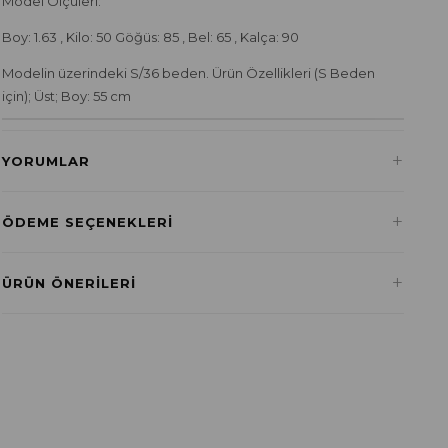
Model Ölçüleri:
Boy: 1.63 , Kilo: 50 Göğüs: 85 , Bel: 65 , Kalça: 90
Modelin üzerindeki S/36 beden. Ürün Özellikleri (S Beden
için); Üst; Boy: 55 cm
+
YORUMLAR
+
ÖDEME SEÇENEKLERI
Havale ile Ödeme
+
ÜRÜN ÖNERILERI
₺184,11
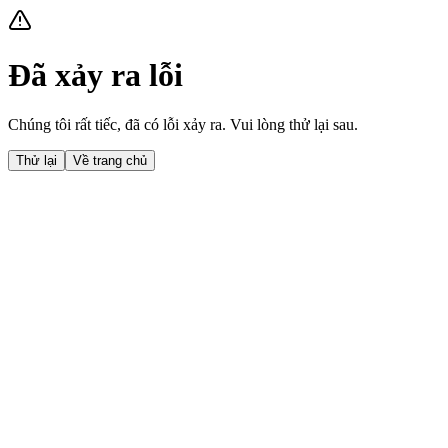
Đã xảy ra lỗi
Chúng tôi rất tiếc, đã có lỗi xảy ra. Vui lòng thử lại sau.
Thử lại
Về trang chủ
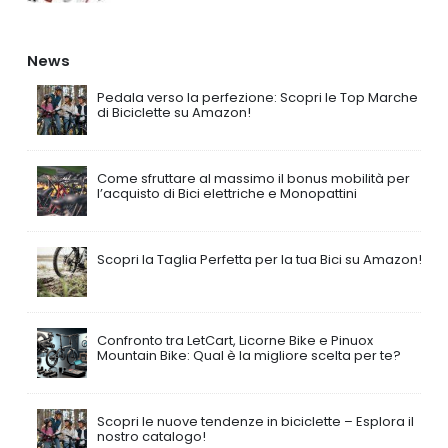
News
Pedala verso la perfezione: Scopri le Top Marche
di Biciclette su Amazon!
Come sfruttare al massimo il bonus mobilità per
l’acquisto di Bici elettriche e Monopattini
Scopri la Taglia Perfetta per la tua Bici su Amazon!
Confronto tra LetCart, Licorne Bike e Pinuox
Mountain Bike: Qual è la migliore scelta per te?
Scopri le nuove tendenze in biciclette – Esplora il
nostro catalogo!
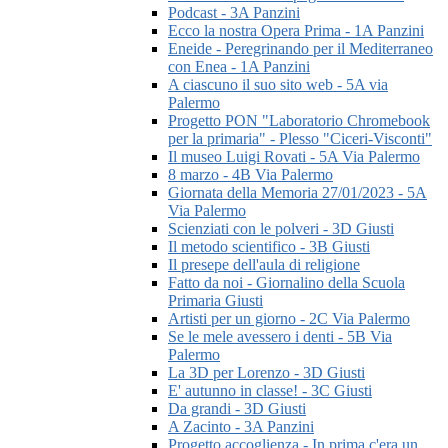
Podcast - 3A Panzini
Ecco la nostra Opera Prima - 1A Panzini
Eneide - Peregrinando per il Mediterraneo
con Enea - 1A Panzini
A ciascuno il suo sito web - 5A via
Palermo
Progetto PON "Laboratorio Chromebook
per la primaria" - Plesso "Ciceri-Visconti"
Il museo Luigi Rovati - 5A Via Palermo
8 marzo - 4B Via Palermo
Giornata della Memoria 27/01/2023 - 5A
Via Palermo
Scienziati con le polveri - 3D Giusti
Il metodo scientifico - 3B Giusti
Il presepe dell'aula di religione
Fatto da noi - Giornalino della Scuola
Primaria Giusti
Artisti per un giorno - 2C Via Palermo
Se le mele avessero i denti - 5B Via
Palermo
La 3D per Lorenzo - 3D Giusti
E' autunno in classe! - 3C Giusti
Da grandi - 3D Giusti
A Zacinto - 3A Panzini
Progetto accoglienza - In prima c'era un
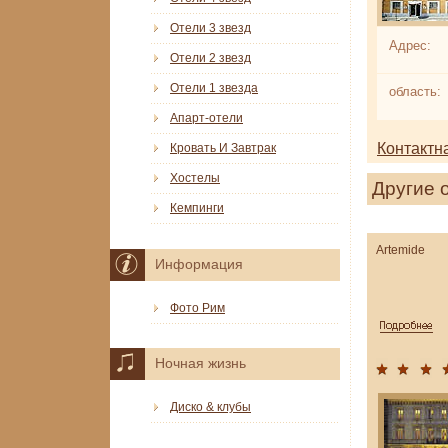
Отели 3 звезд
Адрес:
Отели 2 звезд
Отели 1 звезда
область:
Апарт-отели
Контактн
Кровать И Завтрак
Хостелы
Другие 
Кемпинги
Artemide
Информация
Фото Рим
Ночная жизнь
Диско & клубы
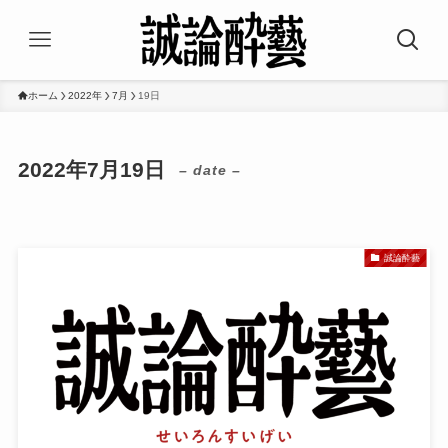
ホーム
2022年
7月
19日
2022年7月19日
– date –
誠論酔藝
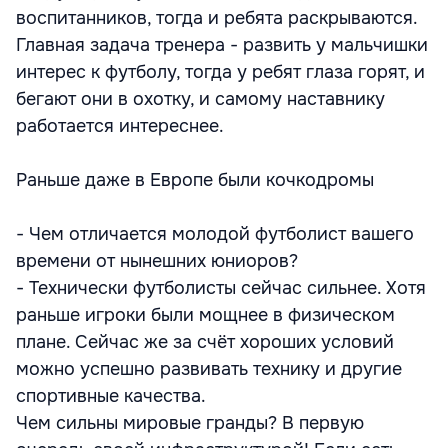
воспитанников, тогда и ребята раскрываются.
Главная задача тренера - развить у мальчишки
интерес к футболу, тогда у ребят глаза горят, и
бегают они в охотку, и самому наставнику
работается интереснее.
Раньше даже в Европе были кочкодромы
- Чем отличается молодой футболист вашего
времени от нынешних юниоров?
- Технически футболисты сейчас сильнее. Хотя
раньше игроки были мощнее в физическом
плане. Сейчас же за счёт хороших условий
можно успешно развивать технику и другие
спортивные качества.
Чем сильны мировые гранды? В первую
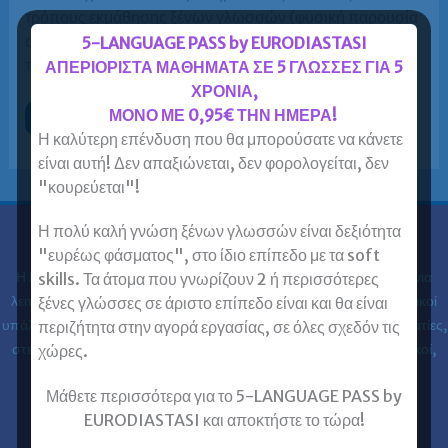
τρόπους εκμάθησης ξένων γλωσσών (φυσική παρουσία
στην τάξη, online μαθήματα ή blended learning) είναι
5-LANGUAGE PASS by EURODIASTASI
πιο αποτελεσματικός. […]
ΑΠΕΡΙΟΡΙΣΤΑ ΜΑΘΗΜΑΤΑ ΣΕ 5 ΓΛΩΣΣΕΣ ΓΙΑ 5
ΧΡΟΝΙΑ,
ΜΟΝΟ ΜΕ 0,95€ ΤΗΝ ΗΜΕΡΑ!
Τάξη,
Περισσότερα »
online
Η καλύτερη επένδυση που θα μπορούσατε να κάνετε
μαθήματα
ή
είναι αυτή! Δεν απαξιώνεται, δεν φορολογείται, δεν
blended
"κουρεύεται"!
learning;
Η πολύ καλή γνώση ξένων γλωσσών είναι δεξιότητα
Ευρωδιάσταση
"ευρέως φάσματος", στο ίδιο επίπεδο με τα soft
Η Ευρωδιάσταση Κέντρα Ξένων Γλωσσών Ενηλίκων στα
30 χρόνια
skills. Τα άτομα που γνωρίζουν 2 ή περισσότερες
λειτουργίας της έχει εκπαιδεύσει 61.000 ενήλικες (φοιτητές, ιδιωτικοί
ξένες γλώσσες σε άριστο επίπεδο είναι και θα είναι
υπάλληλοι, δημόσιοι υπάλληλοι, στρατιωτικοί, ελεύθεροι επαγγελματίες,
περιζήτητα στην αγορά εργασίας, σε όλες σχεδόν τις
στελέχη επιχειρήσεων, επαγγελματίες, ιατροί, νοσηλευτές, μηχανικοί,
χώρες.
κλπ) στις ξένες γλώσσες.
Μάθετε περισσότερα για το 5-LANGUAGE PASS by
EURODIASTASI και αποκτήστε το τώρα!
Επικοινωνία με Ευρωδιάσταση
Ευρωδιάσταση Online Μαθήματα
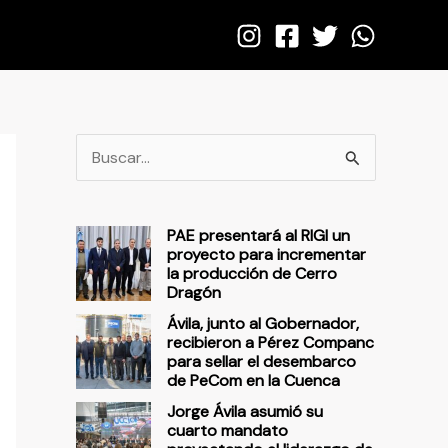
B
u
s
PAE presentará al RIGI un
c
proyecto para incrementar
la producción de Cerro
a
Dragón
r
Ávila, junto al Gobernador,
p
recibieron a Pérez Companc
para sellar el desembarco
o
de PeCom en la Cuenca
r
Jorge Ávila asumió su
cuarto mandato
:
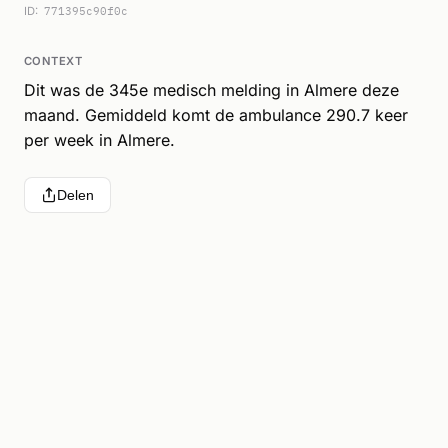
ID:
771395c90f0c
CONTEXT
Dit was de 345e medisch melding in Almere deze
maand. Gemiddeld komt de ambulance 290.7 keer
per week in Almere.
Delen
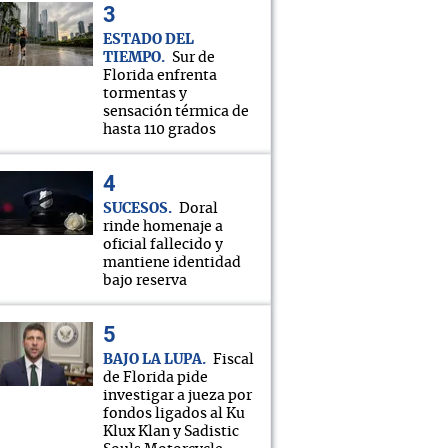
ESTADO DEL
TIEMPO
Sur de
Florida enfrenta
tormentas y
sensación térmica de
hasta 110 grados
SUCESOS
Doral
rinde homenaje a
oficial fallecido y
mantiene identidad
bajo reserva
BAJO LA LUPA
Fiscal
de Florida pide
investigar a jueza por
fondos ligados al Ku
Klux Klan y Sadistic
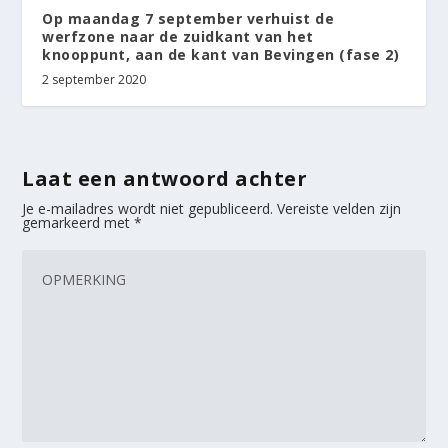
Op maandag 7 september verhuist de
werfzone naar de zuidkant van het
knooppunt, aan de kant van Bevingen (fase 2)
2 september 2020
Laat een antwoord achter
Je e-mailadres wordt niet gepubliceerd.
Vereiste velden zijn
gemarkeerd met
*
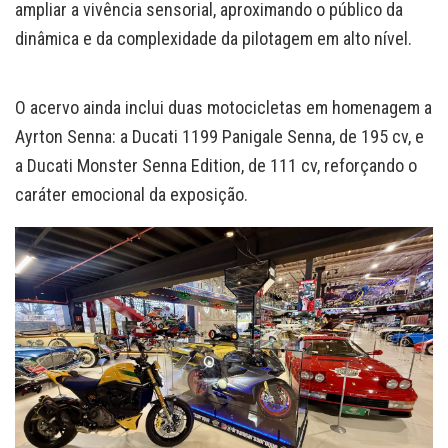
ampliar a vivência sensorial, aproximando o público da
dinâmica e da complexidade da pilotagem em alto nível.
O acervo ainda inclui duas motocicletas em homenagem a
Ayrton Senna: a Ducati 1199 Panigale Senna, de 195 cv, e
a Ducati Monster Senna Edition, de 111 cv, reforçando o
caráter emocional da exposição.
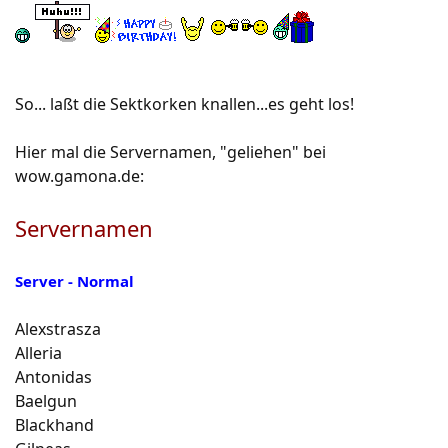
So... laßt die Sektkorken knallen...es geht los!
Hier mal die Servernamen, "geliehen" bei
wow.gamona.de:
Servernamen
Server - Normal
Alexstrasza
Alleria
Antonidas
Baelgun
Blackhand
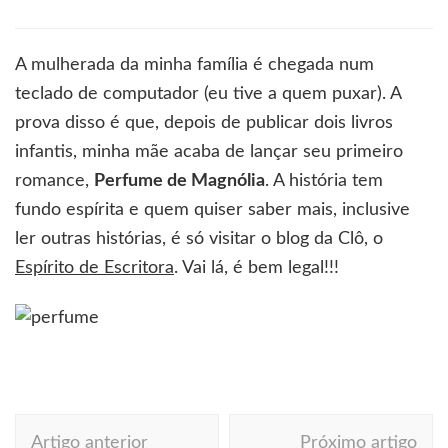
Está
no
sangue
A mulherada da minha família é chegada num
teclado de computador (eu tive a quem puxar). A
prova disso é que, depois de publicar dois livros
infantis, minha mãe acaba de lançar seu primeiro
romance,
Perfume de Magnólia
. A história tem
fundo espírita e quem quiser saber mais, inclusive
ler outras histórias, é só visitar o blog da Clô, o
Espírito de Escritora
. Vai lá, é bem legal!!!
Navegação
Artigo anterior
Próximo artigo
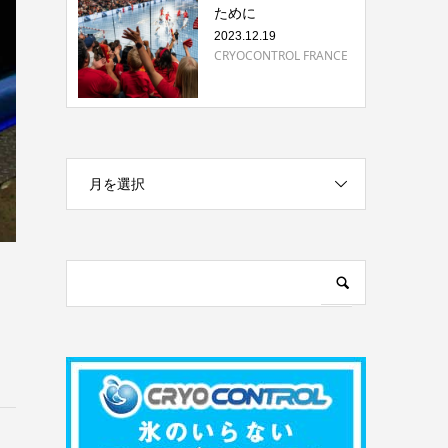
ために
2023.12.19
CRYOCONTROL FRANCE
月を選択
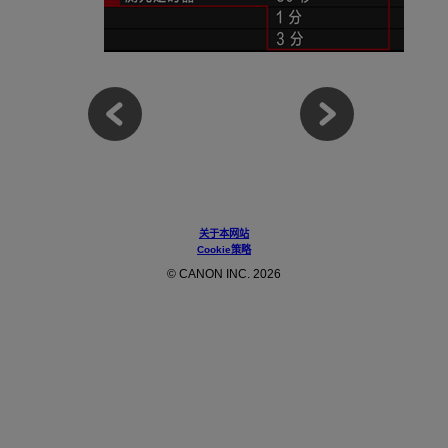
关于本网站
Cookie策略
© CANON INC. 2026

-=-=-=-=-

● AIM OF THE TASK: Without changing a word, transcribe all of the data and omit its images.

● TASK RESULT:
Model Ölçüleri:
Boy: 1.63 , Kilo: 50 Göğüs: 85 , Bel: 65 , Kalça: 90
Modelin üzerindeki S/36 beden. Ürün Özellikleri (S Beden
için); Üst; Boy: 55 cm
+
YORUMLAR
+
ÖDEME SEÇENEKLERI
Havale ile Ödeme
+
ÜRÜN ÖNERILERI
₺184,11
Đã xảy ra lỗi
Chúng tôi rất tiếc, đã có lỗi xảy ra. Vui lòng thử lại sau.
Thử lại
Về trang chủ
News
Pedala verso la perfezione: Scopri le Top Marche
di Biciclette su Amazon!
Come sfruttare al massimo il bonus mobilità per
l’acquisto di Bici elettriche e Monopattini
Scopri la Taglia Perfetta per la tua Bici su Amazon!
Confronto tra LetCart, Licorne Bike e Pinuox
Mountain Bike: Qual è la migliore scelta per te?
Scopri le nuove tendenze in biciclette – Esplora il
nostro catalogo!
Podcast - 3A Panzini
Ecco la nostra Opera Prima - 1A Panzini
Eneide - Peregrinando per il Mediterraneo
con Enea - 1A Panzini
A ciascuno il suo sito web - 5A via
Palermo
Progetto PON "Laboratorio Chromebook
per la primaria" - Plesso "Ciceri-Visconti"
Il museo Luigi Rovati - 5A Via Palermo
8 marzo - 4B Via Palermo
Giornata della Memoria 27/01/2023 - 5A
Via Palermo
Scienziati con le polveri - 3D Giusti
Il metodo scientifico - 3B Giusti
Il presepe dell'aula di religione
Fatto da noi - Giornalino della Scuola
Primaria Giusti
Artisti per un giorno - 2C Via Palermo
Se le mele avessero i denti - 5B Via
Palermo
La 3D per Lorenzo - 3D Giusti
E' autunno in classe! - 3C Giusti
Da grandi - 3D Giusti
A Zacinto - 3A Panzini
Progetto accoglienza - In prima c'era un
Отели 3 звезд
Адрес:
Отели 2 звезд
Отели 1 звезда
область:
Апарт-отели
Контактн
Кровать И Завтрак
Хостелы
Другие 
Кемпинги
Artemide
Информация
Фото Рим
Ночная жизнь
Диско & клубы
ホーム
2022年
7月
19日
2022年7月19日
– date –
誠論酔藝
воспитанников, тогда и ребята раскрываются.
Главная задача тренера - развить у мальчишки
интерес к футболу, тогда у ребят глаза горят, и
бегают они в охотку, и самому наставнику
работается интереснее.
Раньше даже в Европе были кочкодромы
- Чем отличается молодой футболист вашего
времени от нынешних юниоров?
- Технически футболисты сейчас сильнее. Хотя
раньше игроки были мощнее в физическом
плане. Сейчас же за счёт хороших условий
можно успешно развивать технику и другие
спортивные качества.
Чем сильны мировые гранды? В первую
τρόπους εκμάθησης ξένων γλωσσών (φυσική παρουσία
στην τάξη, online μαθήματα ή blended learning) είναι
5-LANGUAGE PASS by EURODIASTASI
πιο αποτελεσματικός. […]
ΑΠΕΡΙΟΡΙΣΤΑ ΜΑΘΗΜΑΤΑ ΣΕ 5 ΓΛΩΣΣΕΣ ΓΙΑ 5
ΧΡΟΝΙΑ,
ΜΟΝΟ ΜΕ 0,95€ ΤΗΝ ΗΜΕΡΑ!
Τάξη,
Περισσότερα »
online
Η καλύτερη επένδυση που θα μπορούσατε να κάνετε
μαθήματα
ή
είναι αυτή! Δεν απαξιώνεται, δεν φορολογείται, δεν
blended
"κουρεύεται"!
learning;
Η πολύ καλή γνώση ξένων γλωσσών είναι δεξιότητα
Ευρωδιάσταση
"ευρέως φάσματος", στο ίδιο επίπεδο με τα soft
Η Ευρωδιάσταση Κέντρα Ξένων Γλωσσών Ενηλίκων στα
30 χρόνια
skills. Τα άτομα που γνωρίζουν 2 ή περισσότερες
λειτουργίας της έχει εκπαιδεύσει 61.000 ενήλικες (φοιτητές, ιδιωτικοί
ξένες γλώσσες σε άριστο επίπεδο είναι και θα είναι
υπάλληλοι, δημόσιοι υπάλληλοι, στρατιωτικοί, ελεύθεροι επαγγελματίες,
περιζήτητα στην αγορά εργασίας, σε όλες σχεδόν τις
στελέχη επιχειρήσεων, επαγγελματίες, ιατροί, νοσηλευτές, μηχανικοί,
χώρες.
κλπ) στις ξένες γλώσσες.
Μάθετε περισσότερα για το 5-LANGUAGE PASS by
EURODIASTASI και αποκτήστε το τώρα!
Επικοινωνία με Ευρωδιάσταση
Ευρωδιάσταση Online Μαθήματα
B
u
s
PAE presentará al RIGI un
c
proyecto para incrementar
la producción de Cerro
a
Dragón
r
Ávila, junto al Gobernador,
p
recibieron a Pérez Companc
para sellar el desembarco
o
de PeCom en la Cuenca
r
Jorge Ávila asumió su
cuarto mandato
:
ID:
771395c90f0c
CONTEXT
Dit was de 345e medisch melding in Almere deze
maand. Gemiddeld komt de ambulance 290.7 keer
per week in Almere.
Delen
ESTADO DEL
TIEMPO
Sur de
Florida enfrenta
tormentas y
sensación térmica de
hasta 110 grados
SUCESOS
Doral
rinde homenaje a
oficial fallecido y
mantiene identidad
bajo reserva
BAJO LA LUPA
Fiscal
de Florida pide
investigar a jueza por
fondos ligados al Ku
Klux Klan y Sadistic
Op maandag 7 september verhuist de
werfzone naar de zuidkant van het
knooppunt, aan de kant van Bevingen (fase 2)
2 september 2020
Laat een antwoord achter
Je e-mailadres wordt niet gepubliceerd.
Vereiste velden zijn
gemarkeerd met
*
ampliar a vivência sensorial, aproximando o público da
dinâmica e da complexidade da pilotagem em alto nível.
O acervo ainda inclui duas motocicletas em homenagem a
Ayrton Senna: a Ducati 1199 Panigale Senna, de 195 cv, e
a Ducati Monster Senna Edition, de 111 cv, reforçando o
caráter emocional da exposição.
So... laßt die Sektkorken knallen...es geht los!
Hier mal die Servernamen, "geliehen" bei
wow.gamona.de:
Servernamen
Server - Normal
Alexstrasza
Alleria
Antonidas
Baelgun
Blackhand
Está
no
sangue
A mulherada da minha família é chegada num
teclado de computador (eu tive a quem puxar). A
prova disso é que, depois de publicar dois livros
infantis, minha mãe acaba de lançar seu primeiro
romance,
Perfume de Magnólia
. A história tem
fundo espírita e quem quiser saber mais, inclusive
ler outras histórias, é só visitar o blog da Clô, o
Espírito de Escritora
. Vai lá, é bem legal!!!
Navegação
Artigo anterior
Próximo artigo
ために
2023.12.19
CRYOCONTROL FRANCE
月を選択
关于本网站
Cookie策略
© CANON INC. 2026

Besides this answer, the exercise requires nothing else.